Хемет кончил распрягать и пустил коня свободно, не спутав, а потом стал доставать еду из дорожной корзины и молча, даже не жестом, а коротким взглядом пригласил Каромцева.

Они молча поели лаваши, плоские пресные лепешки, и румчук, соленый сбитый в кругляшки творог, — затем лежали на траве, и все это время Каромцев чувствовал себя тревожно. Повернувшись едва, он увидел, что лошадник дремлет лежа ничком, и так безмятежно, самозабвенно колеблется от глубокого дыхания его тело — ему вроде и дела нет ни до какой опасности в этой разбойной степи. Каромцев поднялся и, резко отряхиваясь, громко сказал:

— Однако будем собираться!

К деревне приближались в сумерках. Каромцев подремывал. В один момент, когда он приоткрыл глаза, ему померещился крупный заяц-русак, и он вскинул винтовку и, прежде чем понял что-либо, услышал смех возчика и опустил винтовку. То был вовсе не заяц, а перекати-поле, скачущее крупной рысью под медленным дуновением сумеречного ветра. И Каромцев тоже рассмеялся слегка конфузливо, но не сердито и приободрился, глянул вперед.

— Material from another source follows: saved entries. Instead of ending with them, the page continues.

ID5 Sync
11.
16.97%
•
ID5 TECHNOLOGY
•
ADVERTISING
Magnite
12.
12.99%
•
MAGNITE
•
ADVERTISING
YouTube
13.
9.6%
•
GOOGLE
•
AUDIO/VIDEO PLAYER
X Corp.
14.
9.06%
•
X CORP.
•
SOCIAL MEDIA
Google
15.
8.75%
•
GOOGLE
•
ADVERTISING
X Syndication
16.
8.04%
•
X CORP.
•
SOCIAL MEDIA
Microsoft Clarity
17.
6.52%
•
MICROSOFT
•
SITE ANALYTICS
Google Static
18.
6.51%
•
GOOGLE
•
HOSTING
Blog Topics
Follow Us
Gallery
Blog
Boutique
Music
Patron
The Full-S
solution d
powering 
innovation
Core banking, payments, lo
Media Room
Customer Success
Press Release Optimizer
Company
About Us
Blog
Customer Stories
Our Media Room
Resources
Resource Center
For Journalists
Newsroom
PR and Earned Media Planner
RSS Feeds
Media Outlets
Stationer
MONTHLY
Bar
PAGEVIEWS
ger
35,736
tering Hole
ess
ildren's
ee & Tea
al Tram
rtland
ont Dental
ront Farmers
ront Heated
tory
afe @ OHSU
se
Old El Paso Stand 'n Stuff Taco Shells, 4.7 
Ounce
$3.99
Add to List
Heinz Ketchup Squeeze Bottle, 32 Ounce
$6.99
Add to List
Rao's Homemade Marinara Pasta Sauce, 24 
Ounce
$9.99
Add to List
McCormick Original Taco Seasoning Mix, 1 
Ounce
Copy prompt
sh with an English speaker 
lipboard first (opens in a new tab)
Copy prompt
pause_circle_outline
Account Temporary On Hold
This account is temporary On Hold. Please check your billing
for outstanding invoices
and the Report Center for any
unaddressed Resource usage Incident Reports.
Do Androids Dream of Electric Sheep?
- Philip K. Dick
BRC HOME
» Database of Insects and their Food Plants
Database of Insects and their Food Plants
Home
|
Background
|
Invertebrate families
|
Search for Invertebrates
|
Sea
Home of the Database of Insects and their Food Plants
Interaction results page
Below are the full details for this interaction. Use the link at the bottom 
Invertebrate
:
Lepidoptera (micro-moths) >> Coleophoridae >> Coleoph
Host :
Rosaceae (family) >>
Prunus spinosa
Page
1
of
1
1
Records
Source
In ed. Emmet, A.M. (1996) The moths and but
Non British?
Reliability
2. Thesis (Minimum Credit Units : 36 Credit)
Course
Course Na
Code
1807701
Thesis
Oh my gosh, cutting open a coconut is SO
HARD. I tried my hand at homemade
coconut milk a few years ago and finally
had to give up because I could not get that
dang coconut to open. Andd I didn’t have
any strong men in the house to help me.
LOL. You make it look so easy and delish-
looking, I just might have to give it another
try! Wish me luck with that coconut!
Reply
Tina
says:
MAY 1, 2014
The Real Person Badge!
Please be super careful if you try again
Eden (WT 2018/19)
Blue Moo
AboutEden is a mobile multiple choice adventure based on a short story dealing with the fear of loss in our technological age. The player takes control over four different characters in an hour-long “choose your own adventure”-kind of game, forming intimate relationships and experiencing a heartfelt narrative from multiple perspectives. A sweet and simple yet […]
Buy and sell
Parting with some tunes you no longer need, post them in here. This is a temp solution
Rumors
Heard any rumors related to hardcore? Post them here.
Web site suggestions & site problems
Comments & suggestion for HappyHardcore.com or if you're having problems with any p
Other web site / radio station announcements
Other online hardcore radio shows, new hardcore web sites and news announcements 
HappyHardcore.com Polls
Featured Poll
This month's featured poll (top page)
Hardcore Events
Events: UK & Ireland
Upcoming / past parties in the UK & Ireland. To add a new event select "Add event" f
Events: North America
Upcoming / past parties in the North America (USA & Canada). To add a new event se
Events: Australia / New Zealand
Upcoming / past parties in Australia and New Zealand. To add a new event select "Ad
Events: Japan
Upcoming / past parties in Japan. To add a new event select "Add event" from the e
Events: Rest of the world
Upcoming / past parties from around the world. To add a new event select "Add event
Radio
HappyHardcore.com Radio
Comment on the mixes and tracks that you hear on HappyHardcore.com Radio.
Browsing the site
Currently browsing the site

Вот проехали ворота на поскотину, и пыльное тепло улочки, запахи и звуки родного обиталища родственно, почти нежно объяли Каромцева.

Церковь с высокой колокольней, с широким приземистым куполом стала перед взором, как только въехали на площадь. Она стояла неподвижно, непоколебимо, в то время как дома, образующие церковную площадь, — поповский, волостной управы, чиновников, писаря — как бы кружились в медленном карусельном темпе, и мелькали опалубки и наличники, пестрящие даже в вечернем свете слишком яркими красками. Но вот круговерть оборвалась — скромный домик земской школы подался чуть назад из круга, возник огромный сад с вязами и кленами, за садом потянулись торговые ряды, глухо закрытые, а кое-где и зашитые горбылями.

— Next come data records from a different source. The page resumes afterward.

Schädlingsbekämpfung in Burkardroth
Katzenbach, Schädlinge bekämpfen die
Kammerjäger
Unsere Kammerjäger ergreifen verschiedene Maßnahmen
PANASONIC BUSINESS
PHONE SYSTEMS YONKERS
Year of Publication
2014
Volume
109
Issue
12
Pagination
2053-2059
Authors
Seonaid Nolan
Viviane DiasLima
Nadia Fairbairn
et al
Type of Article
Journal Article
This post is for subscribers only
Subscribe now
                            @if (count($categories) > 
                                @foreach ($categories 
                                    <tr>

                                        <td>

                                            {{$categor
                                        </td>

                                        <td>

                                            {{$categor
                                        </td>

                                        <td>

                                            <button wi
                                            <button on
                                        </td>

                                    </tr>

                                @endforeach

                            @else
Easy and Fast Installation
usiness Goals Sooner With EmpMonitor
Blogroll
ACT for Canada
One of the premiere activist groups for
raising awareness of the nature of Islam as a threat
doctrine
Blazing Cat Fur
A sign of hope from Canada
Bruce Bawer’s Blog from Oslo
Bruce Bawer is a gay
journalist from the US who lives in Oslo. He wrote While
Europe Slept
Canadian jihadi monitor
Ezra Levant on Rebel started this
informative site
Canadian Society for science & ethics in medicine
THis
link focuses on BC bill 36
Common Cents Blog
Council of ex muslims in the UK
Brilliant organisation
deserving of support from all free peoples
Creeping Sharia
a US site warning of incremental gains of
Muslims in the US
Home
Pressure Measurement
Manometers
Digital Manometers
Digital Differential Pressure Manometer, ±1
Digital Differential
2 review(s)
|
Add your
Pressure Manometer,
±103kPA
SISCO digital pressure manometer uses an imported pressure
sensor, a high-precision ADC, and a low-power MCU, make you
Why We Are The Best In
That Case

— Сворачивай, — с дрожью в голосе сказал Каромцев, и, прежде чем свернули они в переулок, высокий торжествующий крик вознесся над тишиной улицы.

Размахивая руками, ошалело бежал чернавец-парнишка. Каромцев соскочил с телеги и подхватил в объятия братишку.

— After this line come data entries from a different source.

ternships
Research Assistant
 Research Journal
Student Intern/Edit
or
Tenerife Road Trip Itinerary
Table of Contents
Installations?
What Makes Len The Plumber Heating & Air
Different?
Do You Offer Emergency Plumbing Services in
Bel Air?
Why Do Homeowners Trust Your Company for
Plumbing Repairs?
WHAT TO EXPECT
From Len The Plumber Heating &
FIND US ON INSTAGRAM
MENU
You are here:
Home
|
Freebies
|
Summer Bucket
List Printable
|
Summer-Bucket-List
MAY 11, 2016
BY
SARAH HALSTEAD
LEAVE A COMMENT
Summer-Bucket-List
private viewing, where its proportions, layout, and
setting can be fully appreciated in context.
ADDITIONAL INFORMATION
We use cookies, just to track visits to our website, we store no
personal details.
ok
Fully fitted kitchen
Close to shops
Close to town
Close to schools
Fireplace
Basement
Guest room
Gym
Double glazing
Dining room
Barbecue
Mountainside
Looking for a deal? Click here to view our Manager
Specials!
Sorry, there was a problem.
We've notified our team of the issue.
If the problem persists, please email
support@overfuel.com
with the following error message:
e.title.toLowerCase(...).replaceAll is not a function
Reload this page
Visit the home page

— Здравствуй, Денка-Денис! Все живы-здоровы? Бабка?

— Да!

— Отец?

— Он в кузнице.

— Господи, Денка! Здравствуй!..

Он был дома!

Рука его в ряду родственных рук тянулась к чугунку с картошкой, к капустным пирогам на огромной тарелке. Денка — кусок ему в рот не лез — выдвинул из-под кутника сундучок и стал вынимать книги и подсовывать брату, спрашивая: «Читал? А это читал?»

— Ого! — говорил Каромцев, смущаясь, потому что ничего из показанного Денкой он не читал, разве что довоенные календари да «Родное слово». — Ого! «Ка-мо гря-де-ши». Молодец, Денка.

Уже распластанный вольно на широкой лавке, погружаясь в зыбкое качание сна, он увидел сквозь полусмеженные веки, как мать, приставив ладонь к стеклу, задула лампу и исчезла, как исчезала смутной тенью во множестве его снов, виденных-перевиденных и в окопах, и в теплушках, и в том кабинете с паркетным полом и высокими полуовальными окнами.